From the Greatest Generation to more recent retirees in the Baby Boomer population, people over the age of 60 account for 30% of investment fraud victims.  To make matters worse, this is a GROWING concern.  The 65-and-older population grew 18% between 2000 and 2011 to 41.4 million, and the aging population is expected to nearly double by 2029. 

The average loss for senior financial fraud victims is between $12,500 and $25,000.  But there’s no need for YOU to become a part of that statistic.  Prepare yourself with information and learn how fraudsters operate. 

Why Are Seniors Targeted?

Several factors add up to equal an appealing target.  There are some common traits among seniors that are exploited by fraudsters. 

  • Trust: Seniors grew up in a different generation. Older generations tend to be more trusting.  Also, communities were smaller then, and people knew their neighbors.  Some seniors come from towns where folks didn’t lock their doors.
  • Manners: Again, this is a generational issue. Etiquette is changing.  While younger people are fine with telling someone to leave them alone, a senior citizen may feel it’s rude to hang up when they receive an unsolicited call. 
  • Isolation: Many seniors, especially widows, are socially isolated and possibly depressed. A fraudster who offers companionship has a better chance at manipulating seniors. 
  • Interest: If a senior made bad financial decisions in the past and is now worried about the future, he or she could be looking for good deals. The promise of high returns with low risk is too tempting to pass up.

Cognitive Impairment

There’s one more critical concern facing some senior investors: cognitive impairment. There is a neurobiological basis for some seniors’ vulnerability to financial exploitation.  According to an article published in the Journal of the American Society on Aging in the summer of 2012, “of the 25 million people in the United States in 2008, ages 71 and older, 35 percent had some form of cognitive impairment or dementia.”  While it’s easy enough to see how dementia could lead to poor decision making with money, even people with mild cognitive impairment are at risk.  Research by Daniel Marson, J.D., Ph.D., Professor of Neurology at the University of Alabama at Birmingham, found people with mild cognitive impairment make FOUR TIMES the financial errors as those without the condition. 

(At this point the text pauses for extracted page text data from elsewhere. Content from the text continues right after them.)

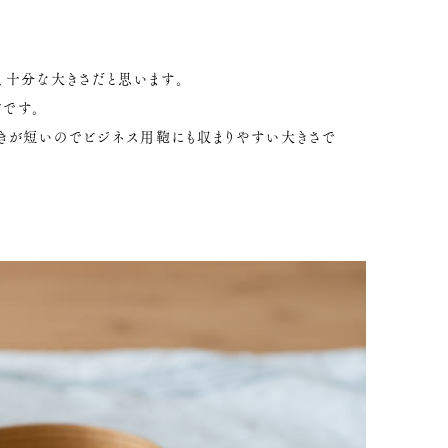
、十分な大きさだと思います。
です。
行きが短いのでビジネス用鞄にも収まりやすい大きさで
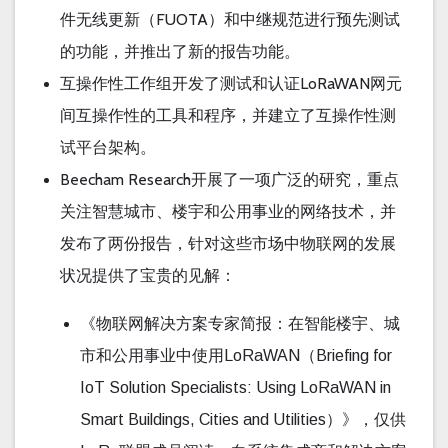
FUOTA
件无线更新（
）和中继规范进行预先测试
的功能，并推出了新的报告功能。
LoRaWAN
互操作性工作组开发了测试和认证
网元
间互操作性的工具和程序，并建立了互操作性测
试平台架构。
Beecham Research
开展了一项广泛的研究，重点
关注智慧城市、楼宇和公用事业的网络技术，并
发布了两份报告，针对这些市场中物联网的发展
状况提供了宝贵的见解：
《物联网解决方案专家简报：在智能楼宇、城
市和公用事业中使用
（
LoRaWAN
Briefing for
IoT Solution Specialists: Using LoRaWAN in
）》，仅供
Smart Buildings, Cities and Utilities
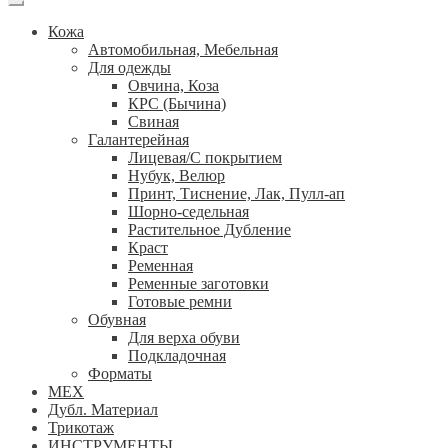
Кожа
Автомобильная, Мебельная
Для одежды
Овчина, Коза
КРС (Бычина)
Свиная
Галантерейная
Лицевая/С покрытием
Нубук, Велюр
Принт, Тиснение, Лак, Пулл-ап
Шорно-седельная
Растительное Дубление
Краст
Ременная
Ременные заготовки
Готовые ремни
Обувная
Для верха обуви
Подкладочная
Форматы
МЕХ
Дубл. Материал
Трикотаж
ИНСТРУМЕНТЫ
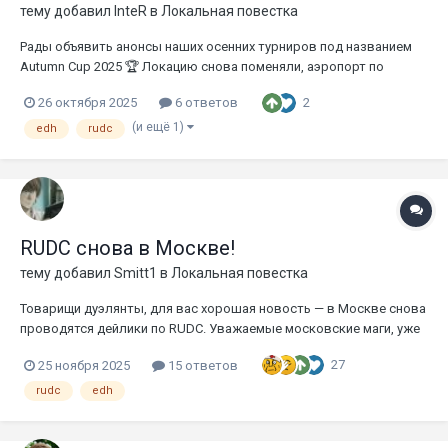
тему добавил
InteR
в
Локальная повестка
Рады объявить анонсы наших осенних турниров под названием
Autumn Cup 2025 🏆 Локацию снова поменяли, аэропорт по
слухам должны открыть уже скоро, можно смело брать билеты
2
26 октября 2025
6 ответов
на поезда🚆 и автобусы🚍 В первый день играем в мультиплеер,
второй в дуэльник по традиции. Подробности в
(и ещё 1)
edh
rudc
соответствующих...
RUDC снова в Москве!
тему добавил
Smitt1
в
Локальная повестка
Товарищи дуэлянты, для вас хорошая новость — в Москве снова
проводятся дейлики по RUDC. Уважаемые московские маги, уже
в который раз мы пытаемся возродить RUDC в Москве и у вас
27
25 ноября 2025
15 ответов
есть возможность поучаствовать в этом. Все, кому не
безразличен этот формат предлагаю приходить и снова играть....
rudc
edh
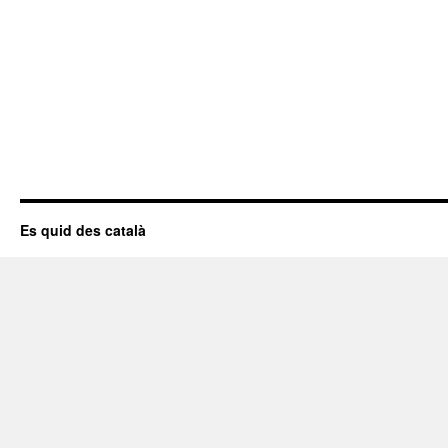
Es quid des català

Financial exploitation of seniors is about more than money.  It’s a health concern.  That’s why the Elder Investment Fraud and Financial Exploitation program, or EIFFE, was created.  Seniors, their families, and even their medical care providers are encouraged to visit www.investorprotection.org to learn more. 

Getting Help

If you or someone you know may be a victim of senior financial exploitation, the Indiana Council Against Senior Exploitation, is a great resource to use in order to get the assistance you need. Indiana MoneyWise and the Indiana Secretary of State’s office are founding members of IN-CASE. IN-CASE is a statewide collaboration between dozens of organizations and individuals who are dedicated to the goal of preventing and ending all forms of senior exploitation and abuse. IN-CASE members include government agencies, law enforcement, not-for-profits, medical providers, and legal providers.